Link to paper

The full paper is available here.

You can also find the paper on PapersWithCode here.

Abstract

Deep Learning (DL) has problems such as feature redundancy and vanishing/exploding gradients.
Riemannian-based DL uses geometric optimization to update parameters on Riemannian manifolds.
This article surveys the application of geometric optimization in DL networks for AI tasks.
Toolboxes that implement optimization on manifold are discussed.
Performance comparison between deep geometric optimization methods is made.

Paper Content

Introduction

Increasing computing power has enabled deep neural networks to be successful in various tasks.
Deep learning models often contain many layers and parameters, which can be challenging to optimize.
Geometric optimization can reduce parameters and convert constrained optimization problems into unconstrained ones.
Geometric optimization has been applied to various deep neural networks, such as CNN, RNN and ViT.
This article reviews the theory and applications of geometric optimization in shallow and deep learning.
It also investigates representative manifold optimization toolboxes and compares performance of different geometric deep learning methods.

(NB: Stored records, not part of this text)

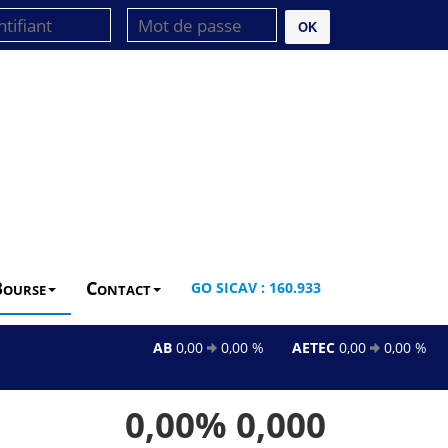
OK
Bourse
Contact
GO SICAV : 160.933
AB
0,00
0,00 %
AETEC
0,00
0,00 %
AL
0,00%
0,000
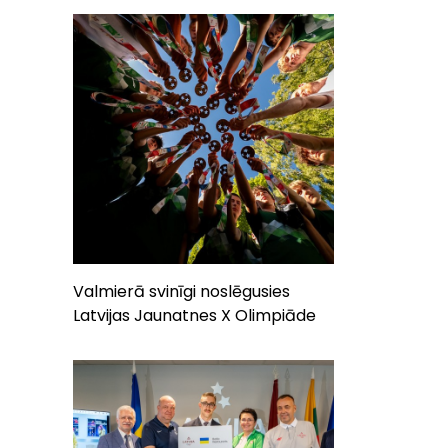
Valmierā svinīgi noslēgusies
Latvijas Jaunatnes X Olimpiāde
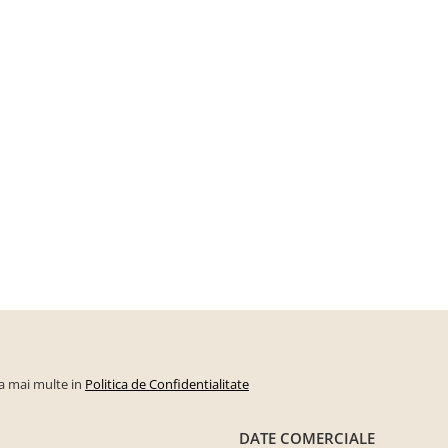
la mai multe in
Politica de Confidentialitate
DATE COMERCIALE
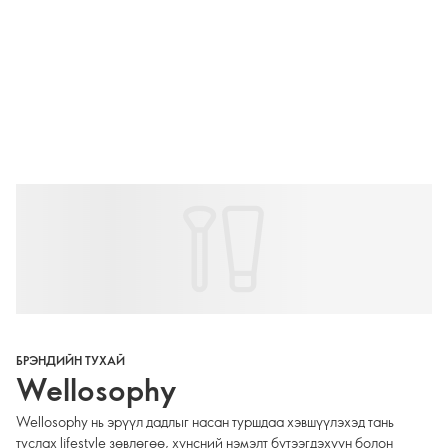
БРЭНДИЙН ТУХАЙ
Wellosophy
Wellosophy нь эрүүл дадлыг насан туршдаа хэвшүүлэхэд тань
туслах lifestyle зөвлөгөө, хүнсний нэмэлт бүтээгдэхүүн болон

Geometric optimization theory

Optimization problems are used to find the maximum or minimum value of a cost function.
Conventional optimization methods can be used to solve unconstrained optimization problems.
Constrained optimization problems can be transformed into unconstrained problems using Lagrange multipliers or a barrier penalty function.
Geometric optimization methods are developed to exploit the underlying geometry of a cost function.
Geometric optimization methods use Riemannian optimizers to find an optimal solution.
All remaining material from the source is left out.